While champaign-ing (the new term for dogfooding) I wrote some code that wouldn’t compile because the compiler raised NotImplementedException. Unsurprisingly, the problematic code had to do with some of the finer points of message passing. Despite a few minutes of contemplation, no quick fix did I feel confident in. I had to pack for a journey anyway, so I left the problem to percolate.

7 April 2024 

Beautiful drive through the Texas hill-country to meet friends and see the eclipse the following day.

8 April 2024 

Utter and complete lunacy for the total solar eclipse. Also, hung out with friends and ate sushi.

9 April 2024 

While driving home, I figured the problem must be that I hadn’t yet clearly codified all the semantics around the intersection of procedural abstraction with (a-)synchrony. So probably the next step is to make a nice state chart. That will have to live in the tech section of the manual.

22 April 2024 

Recently the language gained a distinctive “procedure” concept. The point is to resolve the “migrating computation” problem by clarifying some subtle ambiguities in the type system. I wanted to adjust the compiler to take full advantage of the new semantics. That means the perform() routine is now a loop. Furthermore, the OP_PERFORM_EXEC instruction goes away, as a procedure can now either OP_RETURN or OP_EXEC its own final action, and the surrounding perform() call will do the right thing.

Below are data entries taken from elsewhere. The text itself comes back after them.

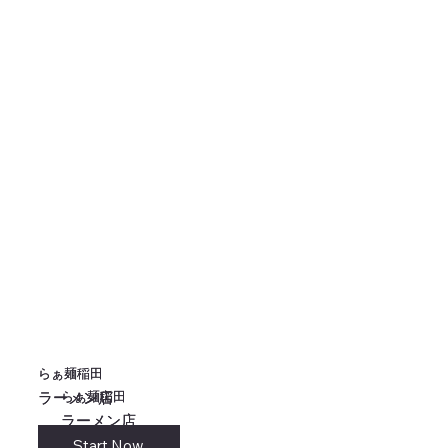
らぁ麺稲田
らぁ麺稲田
らぁ麺稲田
らぁ麺稲田
ラーメン店
ラーメン店
ラーメン店
ラーメン店
Start Now
リンク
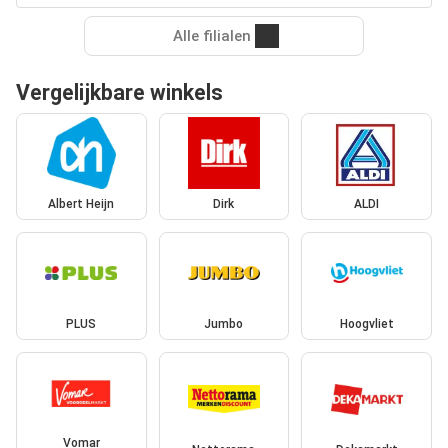
Alle filialen
Vergelijkbare winkels
Albert Heijn
Dirk
ALDI
PLUS
Jumbo
Hoogvliet
Vomar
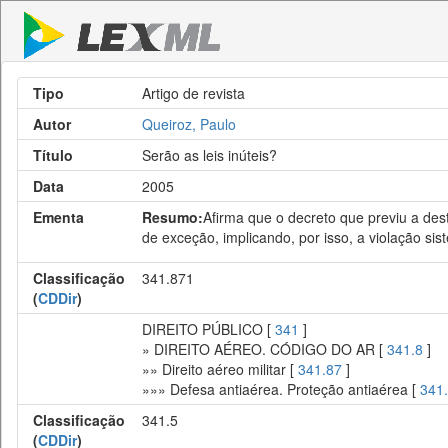
Tipo
Artigo de revista
Autor
Queiroz, Paulo
Título
Serão as leis inúteis?
Data
2005
Ementa
Resumo:
Afirma que o decreto que previu a dest
de exceção, implicando, por isso, a violação sist
Classificação
341.871
(
CDDir
)
DIREITO PÚBLICO [
341
]
» DIREITO AÉREO. CÓDIGO DO AR [
341.8
]
»» Direito aéreo militar [
341.87
]
»»» Defesa antiaérea. Proteção antiaérea [
341
Classificação
341.5
(
CDDir
)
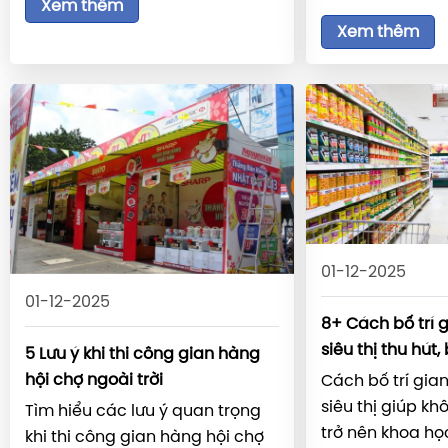
Xem thêm
Xem thêm
01-12-2025
01-12-2025
8+ Cách bố trí 
siêu thị thu hút
5 Lưu ý khi thi công gian hàng
hội chợ ngoài trời
Cách bố trí gia
siêu thị giúp kh
Tìm hiểu các lưu ý quan trọng
trở nên khoa học
khi thi công gian hàng hội chợ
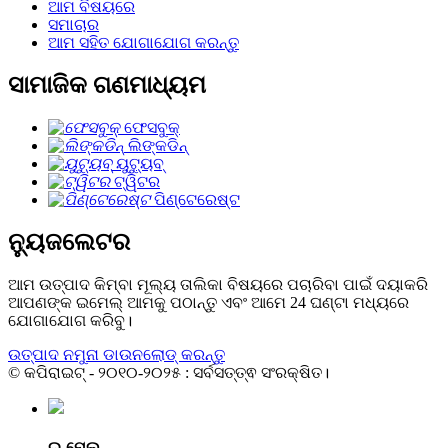
ଆମ ବିଷୟରେ
ସମାଚାର
ଆମ ସହିତ ଯୋଗାଯୋଗ କରନ୍ତୁ
ସାମାଜିକ ଗଣମାଧ୍ୟମ
ଫେସବୁକ୍
ଲିଙ୍କଡିନ୍
ୟୁଟ୍ୟୁବ୍
ଟ୍ୱିଟର
ପିଣ୍ଟେରେଷ୍ଟ
ନ୍ୟୁଜଲେଟର
ଆମ ଉତ୍ପାଦ କିମ୍ବା ମୂଲ୍ୟ ତାଲିକା ବିଷୟରେ ପଚାରିବା ପାଇଁ ଦୟାକରି
ଆପଣଙ୍କ ଇମେଲ୍ ଆମକୁ ପଠାନ୍ତୁ ଏବଂ ଆମେ 24 ଘଣ୍ଟା ମଧ୍ୟରେ
ଯୋଗାଯୋଗ କରିବୁ।
ଉତ୍ପାଦ ନମୁନା ଡାଉନଲୋଡ୍ କରନ୍ତୁ
© କପିରାଇଟ୍ - ୨୦୧୦-୨୦୨୫ : ସର୍ବସତ୍ତ୍ଵ ସଂରକ୍ଷିତ।
ଇ-ମେଲ୍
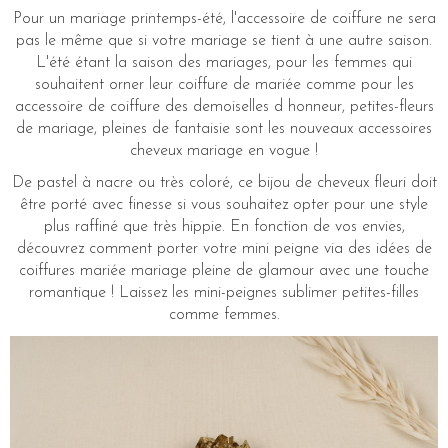
Pour un mariage printemps-été, l'accessoire de coiffure ne sera
pas le même que si votre mariage se tient à une autre saison.
L'été étant la saison des mariages, pour les femmes qui
souhaitent orner leur coiffure de mariée comme pour les
accessoire de coiffure des demoiselles d honneur, petites-fleurs
de mariage, pleines de fantaisie sont les nouveaux accessoires
cheveux mariage en vogue !
De pastel à nacre ou très coloré, ce bijou de cheveux fleuri doit
être porté avec finesse si vous souhaitez opter pour une style
plus raffiné que très hippie. En fonction de vos envies,
découvrez comment porter votre mini peigne via des idées de
coiffures mariée mariage pleine de glamour avec une touche
romantique ! Laissez les mini-peignes sublimer petites-filles
comme femmes.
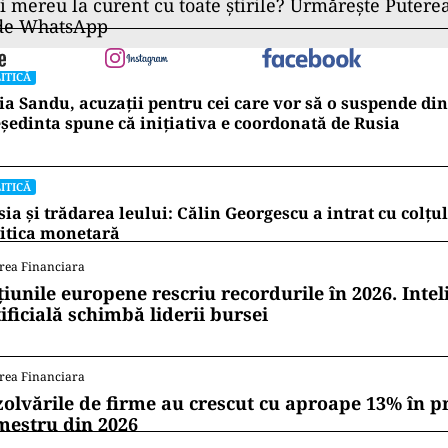
ii mereu la curent cu toate știrile? Urmărește Puterea
 de WhatsApp
ITICĂ
a Sandu, acuzații pentru cei care vor să o suspende din
ședinta spune că inițiativa e coordonată de Rusia
ITICĂ
ia și trădarea leului: Călin Georgescu a intrat cu colțu
itica monetară
rea Financiara
țiunile europene rescriu recordurile în 2026. Intel
ificială schimbă liderii bursei
rea Financiara
zolvările de firme au crescut cu aproape 13% în p
mestru din 2026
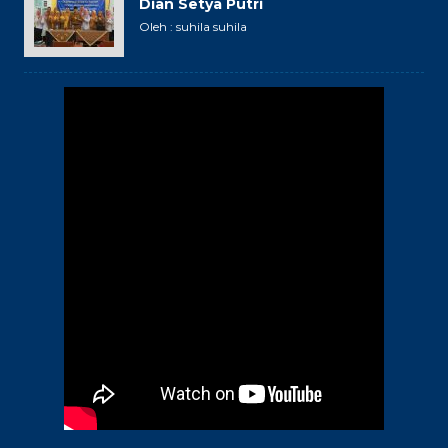
Dian Setya Putri
Oleh : suhila suhila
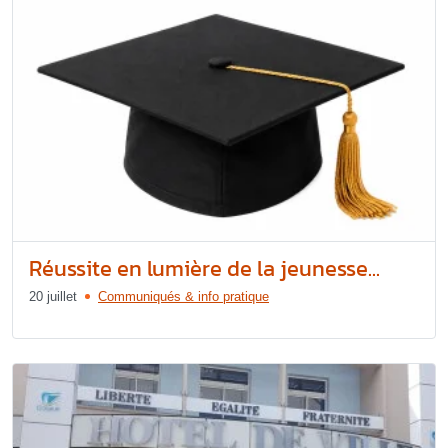
Réussite en lumière de la jeunesse...
20 juillet
Communiqués & info pratique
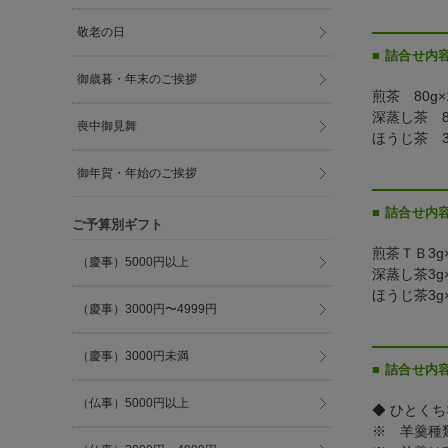
敬老の日
■ 詰合せ内
御歳暮・年末のご挨拶
煎茶 80g×
深蒸し茶 8
喪中御見舞
ほうじ茶 3
御年賀・年始のご挨拶
■ 詰合せ内容
ご予算別ギフト
煎茶ＴＢ3g
（慶事）5000円以上
深蒸し茶3g
ほうじ茶3g
（慶事）3000円〜4999円
（慶事）3000円未満
■ 詰合せ内
（仏事）5000円以上
◆ ひとくち
※ 羊羹種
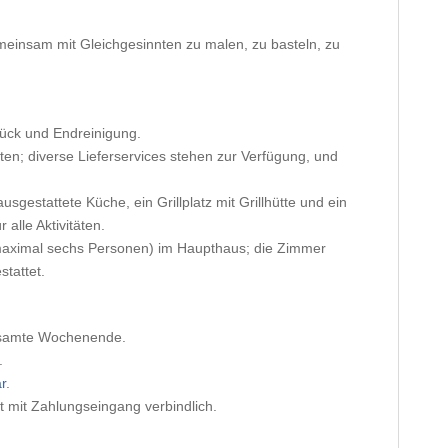
meinsam mit Gleichgesinnten zu malen, zu basteln, zu
tück und Endreinigung.
ten; diverse Lieferservices stehen zur Verfügung, und
 ausgestattete Küche, ein Grillplatz mit Grillhütte und ein
alle Aktivitäten.
aximal sechs Personen) im Haupthaus; die Zimmer
stattet.
gesamte Wochenende.
.
r
.
st mit Zahlungseingang verbindlich.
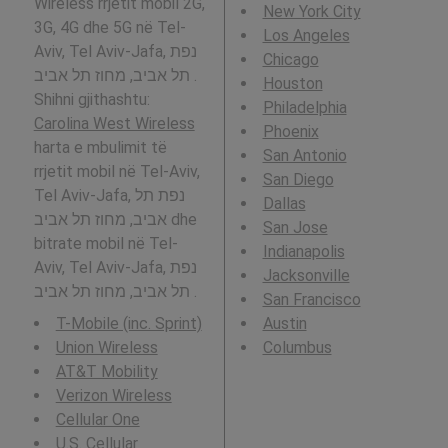
Wireless rrjetit mobil 2G,
New York City
3G, 4G dhe 5G në Tel-
Los Angeles
Aviv, Tel Aviv-Jafa, נפת
Chicago
תל אביב, מחוז תל אביב .
Houston
Shihni gjithashtu:
Philadelphia
Carolina West Wireless
Phoenix
harta e mbulimit të
San Antonio
rrjetit mobil në Tel-Aviv,
San Diego
Tel Aviv-Jafa, נפת תל
Dallas
אביב, מחוז תל אביב dhe
San Jose
bitrate mobil në Tel-
Indianapolis
Aviv, Tel Aviv-Jafa, נפת
Jacksonville
תל אביב, מחוז תל אביב .
San Francisco
T-Mobile (inc. Sprint)
Austin
Union Wireless
Columbus
AT&T Mobility
Verizon Wireless
Cellular One
U.S. Cellular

The OP_DISPLAY instruction gets (mostly) rolled into perform(). The remaining bit is the drain_queue() call, which is now its own OP_DRAIN. It’s safe to call this without having enqueued a message, because it will just return immediately.

23 April 2024 

The VM now handles overloaded comparison operators, including the special case of <=> in tail-call position.

The stimulus to finish this was when I tried to compile and run some (still incomplete) code for an Advent-of-Code challenge. Now it compiles and runs on the VM, but solves the wrong problem. Once I get it solving the stated problem, it will probably be time to draft a release.

10 May 2024 

Sophie’s VM now has generational garbage collection! The journey to get it nearly sent me mad.

So far, there are just major and minor collections. Instrumentation showed that – once I finally got this working properly – the generational GC does less work per unit time on average because it doesn’t need to dig around in the survivors generation very often at all.

For whatever it’s worth, the graphical Mandelbrot-set demo now seems to run a bit more smoothly.